With reference to Fig. 1, Fig. 2, the present invention is based on the system of the automatic control water source stratified pumping of three-dimensional Algal Ecology model, comprising: data acquisition system (DAS) 1, for gathering the water quality of intake position in source water, the hydrology and weather data; Data transmission system 2, for transmitting described water quality, the hydrology and weather data that data acquisition system (DAS) obtains; Simulation prediction system 3, for receiving, processing described water quality, the hydrology and weather data that data transmission system 2 is transmitted, the pollutional load of reservoir generation is entered by Watershed Hydrologic Models 31 analog computation two Phase flow amount and rainfall runoff, by algae distribution situation in phytoplankton growth 32 simulation and forecast source water, the intake position algae vertical characteristics data obtained; Automatic control system 4, for the intake position algae vertical characteristics data described in analyzing and processing, determines the minimum water layer of algae concentration of intake position; And layering water fetching device 5, for being received from the steering order of autocontrol system, opens the self-shooter of the minimum water layer of algae concentration being positioned at described intake position, water intaking.
In system, described data acquisition system (DAS) 1 comprises: routine monitoring data entry system 11, for the typing of the routine monitoring data by the departments concerned; And real time on-line monitoring system 12, is made up of on-line monitoring probe, on-line sampling device and on-line automatic analyzer.Described layering water fetching device 5 comprises multiple self-shooter, is configured at the algae vertical characteristics layer of intake position in source water respectively.

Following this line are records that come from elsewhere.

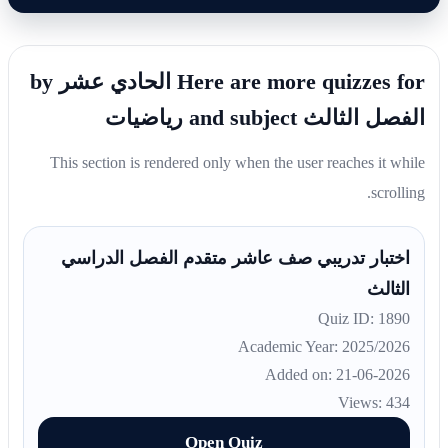
Here are more quizzes for الحادي عشر by
الفصل الثالث and subject رياضيات
This section is rendered only when the user reaches it while
scrolling.
اختبار تدريبي صف عاشر متقدم الفصل الدراسي
الثالث
Quiz ID: 1890
Academic Year: 2025/2026
Added on: 21-06-2026
Views: 434
Open Quiz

For western beautiful, Tie Gang, Shi Yan tri-Cascade Reservoirs in Shenzhen, with reference to Fig. 1, process flow diagram 3, the automatic control water source stratified pumping method that the present invention is based on three-dimensional Algal Ecology model is described.
1) that, collects complete above-mentioned multi-reservoir by relevant departments comprises a large amount of data such as landform, meteorology, the hydrology, water quality and algae.
2), utilize SWAT water shed model, analyze Land_use change situation in Cascade Reservoirs basin, Cascade Reservoirs basin is divided into 63 sub basin, as shown in Figure 4.
3), apply SWAT water shed model, calculate and obtain two Phase flow amount and pollutional load, as the runoff initial conditions of three reservoirs in EFDC model.Using flow path surface, the final water cut of soil and underground runoff sum as described two Phase flow amount.Wherein,
Described flow path surface by SCS(SoilConservationService, soil conservation office of United States Department of Agriculture) SCS―CN method formula 1-1 calculates,
1-1
In formula 1-1: Q is flow path surface, mm; P is rainfall amount, mm; I afor the basin initial abstraction before runoff generation; S is soil maximum possibility infiltration capacity, mm.
The final water cut of described soil is calculated by rainfall runoff formula 1-2,
1-2
In formula 1-2: sW t for the final water cut of soil, mm; sW 0for antecedent soil moisture, mm; tfor time step, d; r day be iit rainfall amount, mm; q surf be iit rainwash, mm; e a be iit evaporation capacity, mm; w seep be iit is present in infiltration capacity and the measurement of discharge of soil profile bottom, mm; q gw be iit groundwater discharge, mm.
Described underground runoff is calculated by underground runoff formula 1-3,
1-3
In formula 1-3: for underground runoff, mm; for calculating the underground runoff of the previous day, mm; for time step, d; be the make-up flow of i-th day aquifer, mm; for the water-break coefficient of base flow.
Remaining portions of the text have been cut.